Give me proof that WFHS or HHS "moved some sub populations around" - proof, not rumor or innuendo.

I guess the word "much" has different meanings to different people. How much is much? In 2012, HHS had a student/teacher ratio of 13.2; in 2013 it was 12.1; RHS in 2012 was at 16.7 and in 2013 was 15.9; WFHS in 2012 was 15.9 and in 2013 was 14.2. All info from AEIS and TAPR data. So, I guess is 1.2 less students "much" lower?

"Didn't now we were talking about UIL activities, thought we were talking about school enrollments."- Compare Apples to Apples not Oranges to Apples.... You know exactly what you are doing. You want to present a part of the truth but not the whole truth. Your deception is a creative way to gain followers on here. Your data at times are spot on but more than any it's partial data that doesn't tell all the truth. By trying to compare our schools to schools that doesn't have UIL athletics is ludicrous and is deceitful. Hal you taught your students better than this......

In regards to Toyota-FACTS->"They looked at a lot of things — the location, cost of real estate,” Rawlings said about Toyota. “But they want a school … The 7-Eleven CEO said, ‘I need to be where our families are sending their kids to school,’ and they are not sending them to DISD.” -Says it all! This is really a simple answer and understanding, you will tarnish it and make it grey.

Give me proof that WFHS or HHS "moved some sub populations around" - proof, not rumor or innuendo. -> My proof is the principal at each campus (classroom teachers don't know administrator business): FACT!

The number 1400 has a factual meaning that can be measured, in your case your data was wrong. higher is higher: FACT!

Please address the issue of AYP... Is my statement about the stages correct?

WFFL writes:

in response to freddyfender:

"Take a look at the 2013 TAPR data from the TEA’s website. Hirschi High School, enrollment 702, met the accountability standards and had Academic Achievement in the areas of Reading/ELA and Mathematics. Wichita Falls High School, enrollment 1,473, met the accountability standards and had Academic Achievement in the areas of Reading/ELA and Mathematics. Rider High School, enrollment 1,696, met the accountability standards, no areas of Academic Achievement."
---->Look further back beyond 2013 at both WFHS & HHS. WFHS WAS IN STAGE III AYP & HHS was in STAGE I (MAYBE STAGE II). Now, since WFHS has played the game and moved some sub populations around there scores have increased (kudos to admin). Hirschi has done the same and you've seen improvement as well. It wasnt too long ago that rumors were floating around that WFHS was going to get shut down because of this???? How is this possible with a lower population and better teacher to student ratio? If you say smaller enrollments are better.

AYP is a garbage indicator of student success.

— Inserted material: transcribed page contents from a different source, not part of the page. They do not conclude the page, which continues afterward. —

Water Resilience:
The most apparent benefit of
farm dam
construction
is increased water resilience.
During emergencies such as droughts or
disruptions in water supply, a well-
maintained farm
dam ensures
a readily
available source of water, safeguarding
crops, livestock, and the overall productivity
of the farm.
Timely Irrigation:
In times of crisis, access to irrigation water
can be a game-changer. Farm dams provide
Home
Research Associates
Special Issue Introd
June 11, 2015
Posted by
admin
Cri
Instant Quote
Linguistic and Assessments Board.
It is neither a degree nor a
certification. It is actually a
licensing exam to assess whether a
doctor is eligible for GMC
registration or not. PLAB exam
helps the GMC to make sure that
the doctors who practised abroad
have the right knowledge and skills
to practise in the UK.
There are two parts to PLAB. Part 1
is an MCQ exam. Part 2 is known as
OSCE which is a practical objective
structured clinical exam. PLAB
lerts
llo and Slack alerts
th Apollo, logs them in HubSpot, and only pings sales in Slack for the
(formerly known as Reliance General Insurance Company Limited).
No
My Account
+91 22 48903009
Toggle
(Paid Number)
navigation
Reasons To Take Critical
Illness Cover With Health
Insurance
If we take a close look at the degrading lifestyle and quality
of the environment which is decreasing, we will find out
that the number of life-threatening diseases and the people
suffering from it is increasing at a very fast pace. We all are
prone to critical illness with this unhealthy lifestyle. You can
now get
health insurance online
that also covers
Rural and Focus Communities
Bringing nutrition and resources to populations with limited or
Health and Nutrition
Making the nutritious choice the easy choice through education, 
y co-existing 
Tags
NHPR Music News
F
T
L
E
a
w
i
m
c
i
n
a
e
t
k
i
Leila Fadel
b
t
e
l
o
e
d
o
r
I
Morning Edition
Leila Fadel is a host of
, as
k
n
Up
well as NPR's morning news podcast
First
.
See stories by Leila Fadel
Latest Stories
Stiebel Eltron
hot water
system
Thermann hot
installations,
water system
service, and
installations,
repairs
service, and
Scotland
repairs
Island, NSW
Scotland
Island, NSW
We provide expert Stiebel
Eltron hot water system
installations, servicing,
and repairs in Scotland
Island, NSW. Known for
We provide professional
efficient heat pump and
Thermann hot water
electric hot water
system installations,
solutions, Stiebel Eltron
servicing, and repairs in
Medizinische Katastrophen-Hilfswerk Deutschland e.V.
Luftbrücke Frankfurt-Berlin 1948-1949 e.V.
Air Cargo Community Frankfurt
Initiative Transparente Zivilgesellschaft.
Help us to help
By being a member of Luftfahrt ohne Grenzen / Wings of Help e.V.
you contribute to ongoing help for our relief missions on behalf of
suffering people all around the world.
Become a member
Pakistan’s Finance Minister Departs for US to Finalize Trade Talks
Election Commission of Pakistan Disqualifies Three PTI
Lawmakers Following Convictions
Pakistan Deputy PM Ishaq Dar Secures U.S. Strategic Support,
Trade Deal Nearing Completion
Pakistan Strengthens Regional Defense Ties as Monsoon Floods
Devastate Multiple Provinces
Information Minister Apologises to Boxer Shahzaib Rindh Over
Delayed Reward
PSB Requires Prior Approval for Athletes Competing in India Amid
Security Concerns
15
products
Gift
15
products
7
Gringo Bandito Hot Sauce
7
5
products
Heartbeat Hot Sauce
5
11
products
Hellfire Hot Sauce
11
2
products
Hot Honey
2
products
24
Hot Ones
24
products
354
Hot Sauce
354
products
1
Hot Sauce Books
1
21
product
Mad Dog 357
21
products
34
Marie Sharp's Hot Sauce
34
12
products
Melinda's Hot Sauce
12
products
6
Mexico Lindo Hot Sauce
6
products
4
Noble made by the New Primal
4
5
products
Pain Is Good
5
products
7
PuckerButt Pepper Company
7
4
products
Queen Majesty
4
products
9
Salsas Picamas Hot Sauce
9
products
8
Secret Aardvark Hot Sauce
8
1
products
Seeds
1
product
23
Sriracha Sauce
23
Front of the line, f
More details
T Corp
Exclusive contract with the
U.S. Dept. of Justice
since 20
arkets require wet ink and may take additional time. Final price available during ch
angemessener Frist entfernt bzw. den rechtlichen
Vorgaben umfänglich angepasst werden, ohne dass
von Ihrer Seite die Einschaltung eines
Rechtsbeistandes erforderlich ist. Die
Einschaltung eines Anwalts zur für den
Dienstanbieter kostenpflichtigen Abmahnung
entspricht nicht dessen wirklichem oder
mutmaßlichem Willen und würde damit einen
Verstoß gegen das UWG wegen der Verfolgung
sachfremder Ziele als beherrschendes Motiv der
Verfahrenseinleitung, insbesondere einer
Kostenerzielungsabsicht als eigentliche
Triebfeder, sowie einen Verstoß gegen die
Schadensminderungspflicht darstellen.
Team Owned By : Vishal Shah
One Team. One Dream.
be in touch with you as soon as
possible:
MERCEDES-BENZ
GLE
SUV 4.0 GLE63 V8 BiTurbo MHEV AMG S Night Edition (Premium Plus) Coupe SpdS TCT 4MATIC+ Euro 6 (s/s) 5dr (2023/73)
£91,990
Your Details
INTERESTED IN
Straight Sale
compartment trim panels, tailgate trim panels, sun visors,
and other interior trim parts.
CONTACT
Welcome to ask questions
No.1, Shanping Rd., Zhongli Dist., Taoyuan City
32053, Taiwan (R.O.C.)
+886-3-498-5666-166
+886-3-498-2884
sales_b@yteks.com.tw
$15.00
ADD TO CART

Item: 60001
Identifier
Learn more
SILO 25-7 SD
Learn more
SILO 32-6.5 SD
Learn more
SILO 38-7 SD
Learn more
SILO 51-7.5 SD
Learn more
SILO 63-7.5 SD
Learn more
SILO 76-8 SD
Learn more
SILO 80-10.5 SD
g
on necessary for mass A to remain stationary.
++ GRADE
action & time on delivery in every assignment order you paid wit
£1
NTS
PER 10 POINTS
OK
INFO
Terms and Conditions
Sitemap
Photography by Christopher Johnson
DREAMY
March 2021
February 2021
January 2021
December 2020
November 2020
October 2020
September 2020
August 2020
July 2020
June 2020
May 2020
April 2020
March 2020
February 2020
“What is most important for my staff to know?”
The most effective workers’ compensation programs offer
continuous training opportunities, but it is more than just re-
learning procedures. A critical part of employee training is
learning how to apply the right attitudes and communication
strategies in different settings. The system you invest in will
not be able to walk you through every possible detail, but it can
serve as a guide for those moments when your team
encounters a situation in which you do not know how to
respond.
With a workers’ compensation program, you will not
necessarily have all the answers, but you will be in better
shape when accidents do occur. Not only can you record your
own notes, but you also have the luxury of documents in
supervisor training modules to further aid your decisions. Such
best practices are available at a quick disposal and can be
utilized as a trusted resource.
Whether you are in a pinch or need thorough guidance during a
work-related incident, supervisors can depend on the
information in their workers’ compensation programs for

Those numbers only matter to people who care about state and federal money and that is it. Real educators know that the two biggest indicators of student success are socio-economic status, and the education of the student's parents. When schools with high populations of these demographics struggle to meet arbitrary standards like AYP, it is due to systemic problems prevalent in the very ideology of our public education system.

What's more, any sanctions placed on such a school failing to meet AYP has all the effect of throwing a drowning man a cinder block.

The fact that WFHS and HHS have made such great progress (in spite of the issues ingrained in our educational system) is truly inspiring. Those teachers have worked tirelessly to provide their students the support necessary for their success. Too bad people like you refuse to give them credit for their dedication and hard work.

Administrators can keep all the secrets they want, but if large groups of students were being shuffled through campuses, believe me, this town would know about it. How would that even be possible with our choice program? Nice conspiracy theory though.

All I need to know to vote against this bond is that it is being supported by such dishonest people.